The Commissioner of Public Lands in Washington State is very disappointed that the legislature approved only one-third of the increase he requested to beef up the number of fire engines and helicopter crews in the Department of Natural Resources for initial attack on new fires.
Below is an excerpt from an article in the News Tribune:
State lawmakers didn’t hesitate to pay $70 million to cover the costs of fighting last year’s wildfires after the flames died down.
But now, as wildfires again rage across the state, the head of the state’s chief wildland firefighting agency says he’s frustrated the Legislature wouldn’t pay a fraction of that amount to help stop new fires from getting out of control.
Commissioner of Public Lands Peter Goldmark said he got less than one-third of what he requested for early fire response in the state’s new two-year budget, which Gov. Jay Inslee signed into law late Tuesday.

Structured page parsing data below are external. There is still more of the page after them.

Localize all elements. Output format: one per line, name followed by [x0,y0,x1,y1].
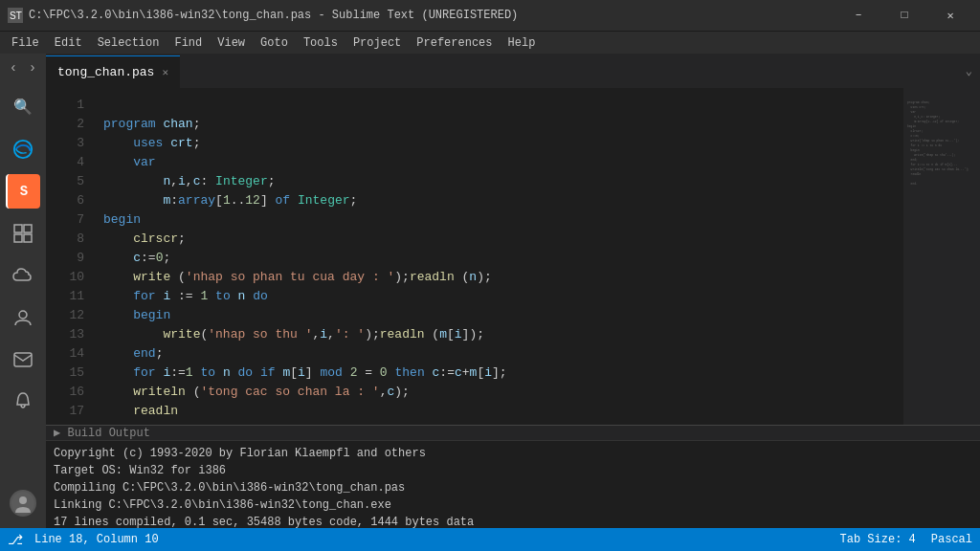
language-indicator[interactable]: Pascal [931,533,972,546]
profile-icon[interactable] [6,300,40,335]
avatar-icon[interactable] [10,490,36,517]
search-icon[interactable]: 🔍 [6,90,40,124]
browser-icon[interactable] [6,132,40,166]
tab-bar: tong_chan.pas ✕ ⌄ [46,54,980,88]
tab-label: tong_chan.pas [57,65,154,79]
menu-help[interactable]: Help [501,34,544,52]
menu-goto[interactable]: Goto [253,34,296,52]
title-text: C:\FPC\3.2.0\bin\i386-win32\tong_chan.pa… [29,9,518,22]
terminal-line-3: Compiling C:\FPC\3.2.0\bin\i386-win32\to… [54,479,972,496]
code-editor: 1 2 3 4 5 6 7 8 9 10 11 12 13 14 15 16 1… [46,88,980,425]
terminal-label: ▶ Build Output [54,426,150,440]
menu-tools[interactable]: Tools [296,34,345,52]
terminal-line-4: Linking C:\FPC\3.2.0\bin\i386-win32\tong… [54,496,972,514]
status-right: Tab Size: 4 Pascal [840,533,972,546]
app-icon: ST [8,8,23,23]
menu-edit[interactable]: Edit [47,34,90,52]
notifications-icon[interactable] [6,385,40,419]
editor-area: tong_chan.pas ✕ ⌄ 1 2 3 4 5 6 7 8 9 10 1… [46,54,980,528]
svg-point-10 [19,496,27,504]
tab-close-button[interactable]: ✕ [162,66,168,78]
activity-bar-bottom [10,490,36,528]
title-bar: ST C:\FPC\3.2.0\bin\i386-win32\tong_chan… [0,0,980,31]
tab-overflow-icon[interactable]: ⌄ [958,64,980,78]
minimize-button[interactable]: – [836,0,880,31]
cloud-icon[interactable] [6,258,40,293]
terminal-line-1: Copyright (c) 1993-2020 by Florian Klaem… [54,445,972,462]
terminal-header: ▶ Build Output [46,426,980,441]
svg-rect-5 [14,234,22,242]
menu-view[interactable]: View [210,34,253,52]
nav-back-icon[interactable]: ‹ [5,57,22,78]
maximize-button[interactable]: □ [882,0,926,31]
terminal-line-5: 17 lines compiled, 0.1 sec, 35488 bytes … [54,514,972,528]
svg-point-7 [19,311,27,319]
svg-rect-8 [14,353,32,366]
status-left: ⎇ Line 18, Column 10 [8,532,159,548]
terminal-line-2: Target OS: Win32 for i386 [54,462,972,479]
title-bar-left: ST C:\FPC\3.2.0\bin\i386-win32\tong_chan… [8,8,518,23]
minimap-content: program chan; uses crt; var n,i,c: Integ… [907,96,976,191]
extensions-icon[interactable] [6,216,40,251]
tab-size-indicator[interactable]: Tab Size: 4 [840,533,916,546]
menu-find[interactable]: Find [167,34,210,52]
main-layout: ‹ › 🔍 S [0,54,980,528]
menu-bar: File Edit Selection Find View Goto Tools… [0,31,980,54]
tab-tong-chan[interactable]: tong_chan.pas ✕ [46,55,180,88]
line-numbers: 1 2 3 4 5 6 7 8 9 10 11 12 13 14 15 16 1… [46,88,92,425]
svg-text:ST: ST [10,11,22,21]
status-position[interactable]: Line 18, Column 10 [34,533,159,546]
code-content[interactable]: program chan; uses crt; var n,i,c: Integ… [92,88,903,425]
nav-forward-icon[interactable]: › [24,57,41,78]
menu-project[interactable]: Project [345,34,409,52]
terminal-panel: ▶ Build Output Copyright (c) 1993-2020 b… [46,425,980,528]
git-branch-icon: ⎇ [8,532,23,548]
sublime-icon[interactable]: S [6,174,40,209]
mail-icon[interactable] [6,342,40,377]
activity-bar: ‹ › 🔍 S [0,54,46,528]
svg-rect-3 [14,225,22,232]
menu-file[interactable]: File [4,34,47,52]
status-bar: ⎇ Line 18, Column 10 Tab Size: 4 Pascal [0,528,980,551]
menu-preferences[interactable]: Preferences [409,34,500,52]
svg-rect-6 [24,234,32,242]
minimap: program chan; uses crt; var n,i,c: Integ… [903,88,980,425]
menu-selection[interactable]: Selection [90,34,167,52]
close-button[interactable]: ✕ [928,0,972,31]
terminal-content[interactable]: Copyright (c) 1993-2020 by Florian Klaem… [46,441,980,528]
svg-rect-4 [24,225,32,232]
window-controls: – □ ✕ [836,0,972,31]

“The Legislature has left me in a precarious position, with what I view as insufficient resources to meet the threat,” said Goldmark, who leads the state Department of Natural Resources. “Even in the face of (the current fires) and the threat to public safety that those fires contained, the Legislature didn’t seem to care about the public’s safety at all.”
On Friday, the Northwest Interagency Coordination Center reported more than a half-dozen large fires active throughout the state.
Fires scorched more than 400,000 acres in 2014, the most destructive fire season in state history.
Following that record-setting fire season, Goldmark requested more funding from the Legislature to staff additional fire engines and helicopter crews — about $4.5 million above what the agency received in its previous two-year budget for fire response. Yet in the state’s new $38.2 billion spending plan, Goldmark got only $1.2 million of the extra funding he requested.